Will They? Won't They? - Reading the FOMC Tea Leaves

Posted On: Wednesday, April 25, 2012

Since the collapse of the mortgage bubble in 2008, the Fed has gone a long way into uncharted territory. The Federal Reserve's balance sheet has swelled from under $1 trillion to over $3 trillion as "normal" monetary measures such as reducing the Fed Funds rate and Discount rate were insufficient to keep the U.S. economy aloft. Like Japan, the U.S. has taken the unorthodox step of purchasing U.S. government securities in enormous quantities to push interest rates across the yield curve lower.

Today the Fed concludes its latest monetary policy meeting and the market awaits any indication that the Fed will continue on its monetary inflation push. Economic data globally has been weak, driven by falling real estate prices in China, and austerity measures across Europe. Given the clear and present danger to the U.S. economic recovery, highlighted by the dramatic 4.2% drop in March durable goods orders, a move by the Fed would appear to have justification save two uncomfortable facts - high oil prices, and equity market strength.

The last time the Fed embarked on quantitative easing in November of 2010, WTI crude oil was priced in the mid-$70s per barrel. Today, WTI crude futures are over $100, currently at just under $105 per barrel. With the average price of gasoline in the U.S. just under $4.00 per gallon, any indication by the Fed that it is to ease policy would likely cause gas prices to surge, undermining its oft-stated claim that inflation was contained, and offsetting any benefit from lower rates.

Equity markets leading up to QE2 were nearly 15% below current levels. The equity market is hardly suggesting any dire economic downturns, and the equity markets are traditionally considered a forward economic indicator.

Precious metals would generally benefit from more monetary policy easing on rising inflation expectations. The Fed is currently terrified of the prospect of deflation since the overall level of indebtedness among local, state, and federal governments, as well as individuals who have been deleveraging since 2008 would become an intractable problem in a deflationary environment. Falling income and earnings would make rising debt levels more difficult to service.
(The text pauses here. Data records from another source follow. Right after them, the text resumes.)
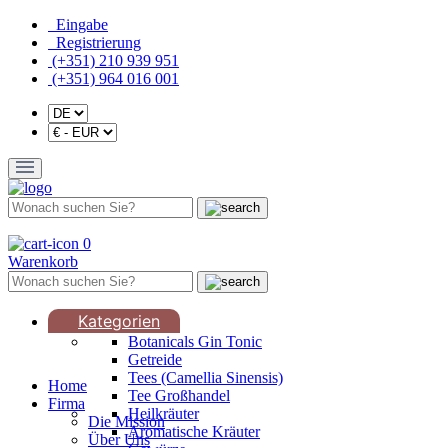
Eingabe
Registrierung
(+351) 210 939 951
(+351) 964 016 001
0
Warenkorb
Kategorien
Botanicals Gin Tonic
Getreide
Tees (Camellia Sinensis)
Home
Tee Großhandel
Firma
Heilkräuter
Die Mission
Aromatische Kräuter
Über Uns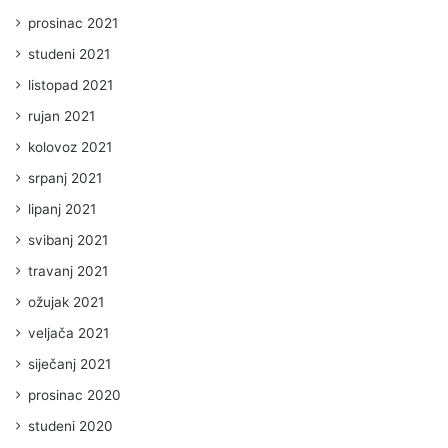
prosinac 2021
studeni 2021
listopad 2021
rujan 2021
kolovoz 2021
srpanj 2021
lipanj 2021
svibanj 2021
travanj 2021
ožujak 2021
veljača 2021
siječanj 2021
prosinac 2020
studeni 2020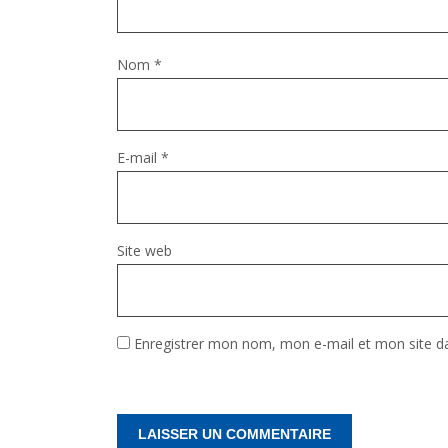
Nom
*
E-mail
*
Site web
Enregistrer mon nom, mon e-mail et mon site d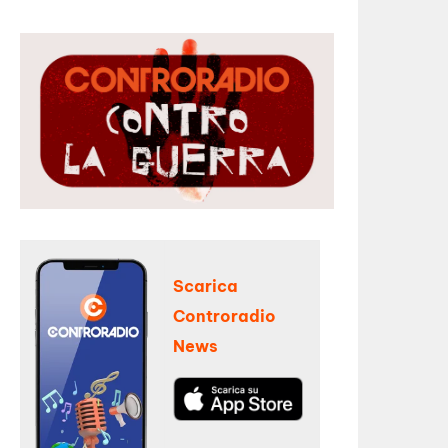
Scarica
Controradio
News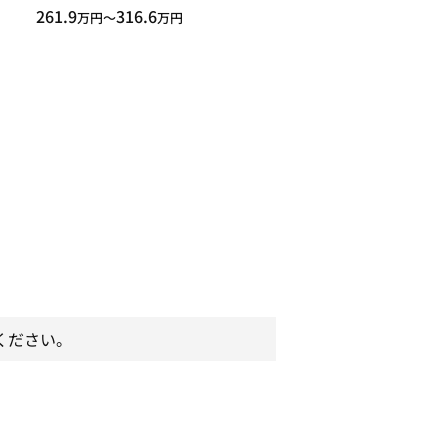
261.9
316.6
万円〜
万円
ください。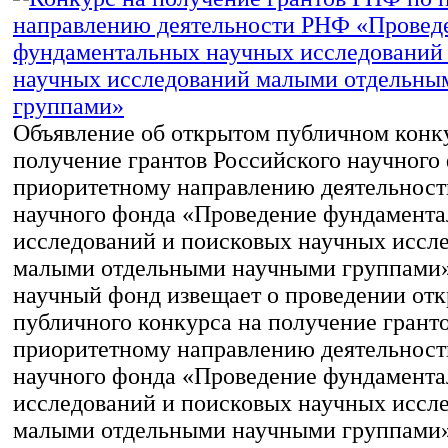
Объявление об открытом публичном конк
получение грантов Российского научного
приоритетному направлению деятельност
научного фонда «Проведение фундамент
исследований и поисковых научных иссл
малыми отдельными научными группами
научный фонд извещает о проведении от
публичного конкурса на получение грант
приоритетному направлению деятельност
научного фонда «Проведение фундамент
исследований и поисковых научных иссл
малыми отдельными научными группами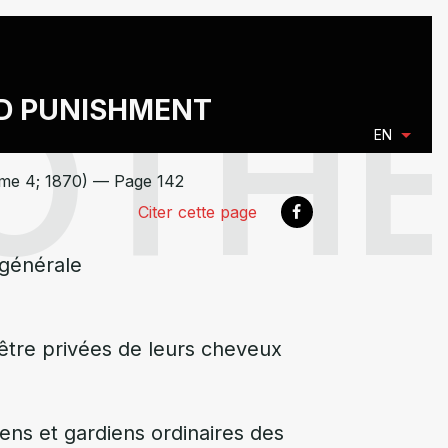
ND PUNISHMENT
EN
ume 4; 1870) — Page 142
Citer cette page
 générale
s être privées de leurs cheveux
ens et gardiens ordinaires des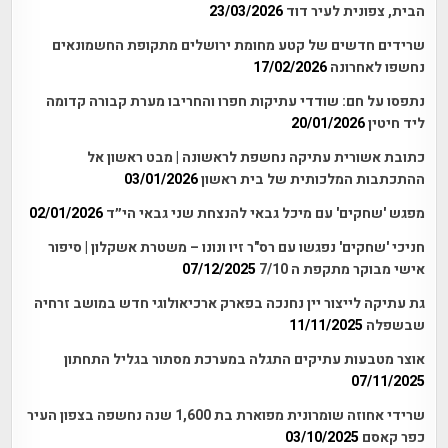
הבית, צפונית לעיר דוד
23/03/2026
שרידים חדשים של קטע מחומת ירושלים מתקופת החשמונאים
נחשפו לאחרונה
17/02/2026
נתפסו על חם: שודדי עתיקות חפרו והחריבו מערת קבורה קדומה
ליד חיטין
20/01/2026
כתובת אשורית עתיקה נחשפת לראשונה | מבט ראשון אל
ההתכתבות המלכותית של בית ראשון
03/01/2026
מפגש 'שחקים' עם מיכל גבאי להנצחת שני גבאי הי״ד
02/01/2026
חניכי 'שחקים' נפגשו עם רס"ר זיו ונונו – משטרת אשקלון | סיפור
אישי מבוקר מתקפת ה 7/10
07/12/2025
גת עתיקה לייצור יין נחנכה בפארק ארכיאולוגי חדש במושב זרחיה
שבשפלה
11/11/2025
אוצר מטבעות עתיקים התגלה במערכת מסתור בגליל התחתון
07/11/2025
שרידי אחוזה שומרונית מפוארת בת 1,600 שנה נחשפה בצפון העיר
כפר קאסם
03/10/2025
The solution is to assure an inflationary environment. 

As a final note, readers should remember that Fed Chairman Ben Bernanke is a "man of action." Even a mild downturn in the U.S. economy would be hard to reverse, and this could shape his thinking towards being proactive sooner. The obvious question however is with the benchmark 10-year yield already at a near historical low of 2%, what exactly will more monetary easing accomplish. Regardless, all eyes will remain fixated on today's Fed announcement and policy statement.